By advancing the field of intelligent solar maintenance, the system paves the way for autonomous energy infrastructure within the broader vision of sustainable, resilient smart cities.

Conclusion and future scope

This research presents a robust and scalable AI-integrated autonomous robotic framework designed for real-time predictive maintenance and adaptive cleaning of solar photovoltaic (PV) panels. By combining CNN-LSTM-based fault detection, Deep Reinforcement Learning (DQN) for cleaning optimization, and Edge AI with secure IoT protocols, the proposed system achieved substantial advancements over traditional maintenance methods.

  • Enhanced Cleaning Efficiency: The RL-based ground robot attained a cleaning efficiency of 91.3%, outperforming rule-based systems by 22.6%, as validated through both simulation and 72-hour real-world deployment on a 3.96 kW solar array.

  • Reduced Latency with Edge AI: Edge inference latency was reduced to 47.2 ms, a 63% improvement compared to cloud-based models, enabling reliable and low-delay robotic decision-making.

  • Resource Optimization: The system yielded 34.9% average savings in water, energy, and traversal resources, as depicted in comparative benchmarking visuals.

  • Autonomous Fault Detection: Thermal-visual CNN-LSTM analysis achieved a fault detection accuracy of 92.3%, significantly improving anomaly classification across dusty, high-temperature regions.

  • Resilient Field Operation: The system demonstrated > 98% fault recovery success via multi-layered defense against GPS spoofing, WiFi dropouts, and firmware tampering.

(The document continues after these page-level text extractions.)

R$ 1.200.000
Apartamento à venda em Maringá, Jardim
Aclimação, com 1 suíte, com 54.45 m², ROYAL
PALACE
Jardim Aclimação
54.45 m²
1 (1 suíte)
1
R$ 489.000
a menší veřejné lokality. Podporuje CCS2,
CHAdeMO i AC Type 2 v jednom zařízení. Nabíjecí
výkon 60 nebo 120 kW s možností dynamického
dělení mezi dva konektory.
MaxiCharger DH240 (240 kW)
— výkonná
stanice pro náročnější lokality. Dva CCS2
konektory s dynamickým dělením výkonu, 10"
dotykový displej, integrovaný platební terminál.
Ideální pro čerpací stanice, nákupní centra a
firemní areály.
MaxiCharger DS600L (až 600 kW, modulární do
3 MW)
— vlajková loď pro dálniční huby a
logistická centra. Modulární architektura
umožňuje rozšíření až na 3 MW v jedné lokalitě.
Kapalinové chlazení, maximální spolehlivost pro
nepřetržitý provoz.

The proposed methodology directly contributes to the next generation of smart, sustainable solar farms, especially in dust-prone regions such as Rajasthan, India. Its compliance with IEEE 1876–2021 standards ensures future-proof deployment and compatibility with edge-cloud hybrid infrastructures. The embedded intelligence facilitates self-adaptive operation, efficient energy utilization, and extended panel lifespan, aligning with global clean energy and net-zero goals.

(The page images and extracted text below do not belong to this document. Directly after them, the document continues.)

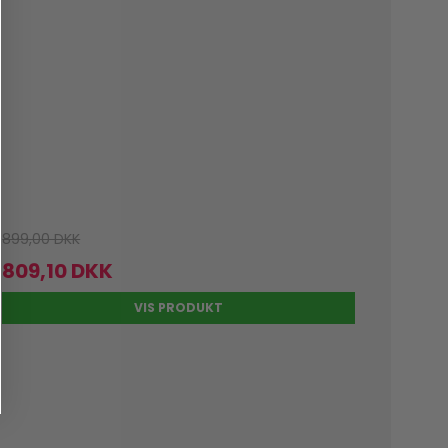
899,00 DKK
809,10 DKK
VIS PRODUKT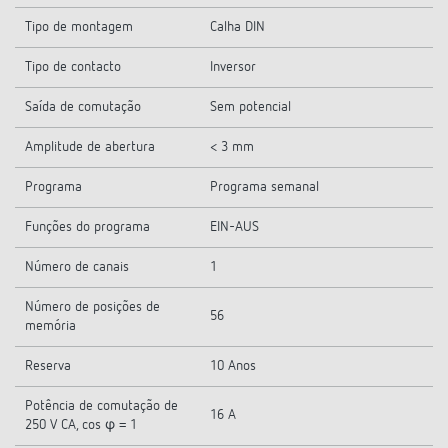
Tipo de montagem
Calha DIN
Tipo de contacto
Inversor
Saída de comutação
Sem potencial
Amplitude de abertura
< 3 mm
Programa
Programa semanal
Funções do programa
EIN-AUS
Número de canais
1
Número de posições de
56
memória
Reserva
10 Anos
Potência de comutação de
16 A
250 V CA, cos φ = 1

To expand the scientific contribution and real-world impact of this work, the following research directions are proposed:

  1. 1.

    Scalable Multi-Agent Coordination: Implement decentralized Multi-Agent Reinforcement Learning (MARL) for orchestrated behavior among multiple ground robots and drones in MW-scale solar farms.

  2. 2.

    Federated Learning for Model Adaptation: Introduce federated edge AI architectures that continuously learn from diverse climatic and dust profiles without transferring raw data to the cloud.

  3. 3.

    Adaptive Cleaning Fluid Control: Integrate dynamic water pressure and chemical dosing algorithms using feedback from surface reflectance sensors for enhanced cleaning in semi-arid zones.

  4. 4.

    Extended PV Efficiency Forecasting: Couple the robotic cleaning framework with long-term solar yield forecasting models, incorporating satellite-based irradiance, seasonal PM2.5 variations, and soiling predictions.

  5. 5.

    Hardware Optimization for Low-Cost Deployment: Explore AI model quantization, TensorRT optimization, and low-power microcontrollers to scale the system across budget-constrained rural or off-grid solar installations.

The AI-integrated autonomous robotic system marks a significant advancement in intelligent solar infrastructure, with demonstrated real-world efficacy, high reproducibility, and future extensibility across diverse solar environments. The system bridges the gap between predictive intelligence, autonomous operation, and secure field deployment offering a practical pathway toward self-sustaining renewable energy ecosystems.